A derretir todo el oro

Por Manuel Alejandro Escoffié

Siempre me ocurre. Cada año prometo no volver a caer en la trampa y cada año hago lo mismo. Sería más fácil que Donald Trump renunciará voluntariamente a la presidencia de Estados Unidos a que yo lograse mantener cerrada mi boca respecto a los Oscares. Es como la muerte o la eyaculación precoz: no hay nada que pueda hacer para evitarlo. La “buena” noticia es que en esta ocasión haré algo diferente. En lugar de someterlos a una larga, extenuante y auto-indulgente disertación sobre por qué detesto tanto la ceremonia, voy a someterlos a una larga, extenuante y auto-indulgente disertación sobre por qué considero que debería desaparecer. O por lo menos dejar de transmitirse.

No es ninguna coincidencia que en meses previos a la entrega del pasado 24 de febrero nos haya tocado atestiguar la insistencia de la Academia de Artes y Ciencias Cinematográficas en dispararse a sí misma en el pie con desesperadas y patéticas decisiones (Entre ellas, la felizmente abortada iniciativa de una categoría “popular” paralela a la de “Mejor Película”). La razón es muy simple: el teatrito se les está cayendo a pedazos. Si el mejor truco del diablo fue convencer al mundo de su inexistencia, la más grande hazaña de esta obsoleta institución, a casi cien años de ser establecida por un judío rico como pretexto para evitar que los actores, los escritores y los directores del estudio que poseía se sindicalizaran, consiste no sólo en haber consolidado una estructura de secuestro del discurso público en relación con supuestos estándares formales para determinar la excelencia técnica y narrativa de una película; sino también en haberlo hecho de tal forma que a nadie se le hubiese cruzado por la cabeza el poder (y deber) cuestionar tal estructura. El problema no es que se rasguen vestiduras por el Oscar de “The Green Book” a la “Mejor Película” del 2018. El verdadero problema es que nadie hace preguntas vitales que a estas alturas ya debería haber planteado cualquiera que esté dispuesto a tomar al cine lo suficientemente en serio y más allá de las banalidades que atraen a tanta gente hacía él por razones incorrectas. “¿Es realmente la Mejor Película de 2018? ¿Por qué habría de serlo? ¿Quién lo decidió? ¿Y por qué habría yo de estar de acuerdo con ello?” He ahí la verdadera y poderosa razón por la cual la Academia y su estatuilla constituyen para un servidor lo mismo que el arte contemporáneo para Avelina Lesper: normalizan la intelectualmente ponzoñosa noción de que nuestra capacidad para poder adquirir un criterio con el cual decidir por nosotros mismos si una película merece o no ser considerada “la mejor” debe permanecer supeditada a la de celebridades sobre-pagadas a quienes les importamos un robusto kilómetro de ya imaginarán qué; pese a que nuestras entradas y el rating de nuestros televisores pagan su cocaína y sus mansiones.

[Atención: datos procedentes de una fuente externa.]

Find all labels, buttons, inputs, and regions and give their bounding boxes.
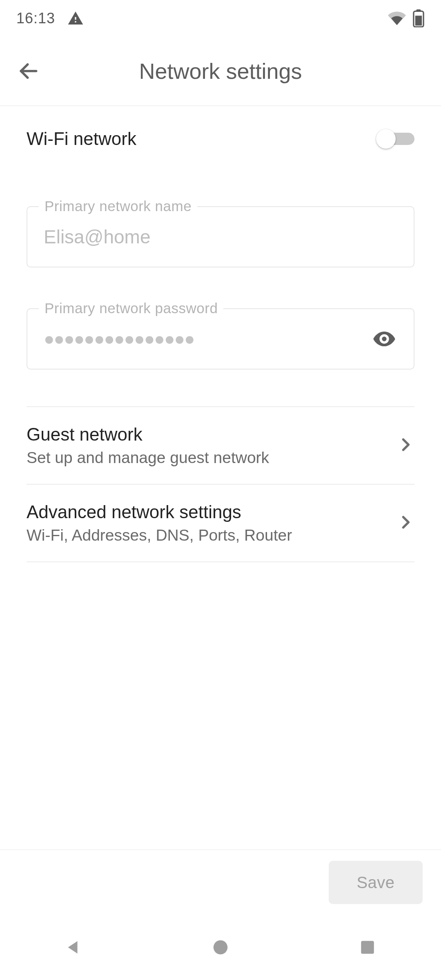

“Pero Manuel, al fin y al cabo, es entretenimiento” También lo era el circo romano. “A muchos nos sirven como referencia cuando no sabemos qué ir a ver al cine”. Pues quizás sea hora de aprender a saberlo, ¿no creen? “¿Y qué me dices de otras premiaciones? Cannes, Berlín, Venecia… ¿O esas sí tienen tu bendición?” Pues iré todavía más lejos: que desaparezcan también. Que se vayan todas y cada una. ¿Qué perderíamos? ¿Tan dependientes nos hemos vuelto de las elecciones hechas por comité para convencernos de lo que vale la pena? ¿Tan pobre es la opinión de nuestra opinión?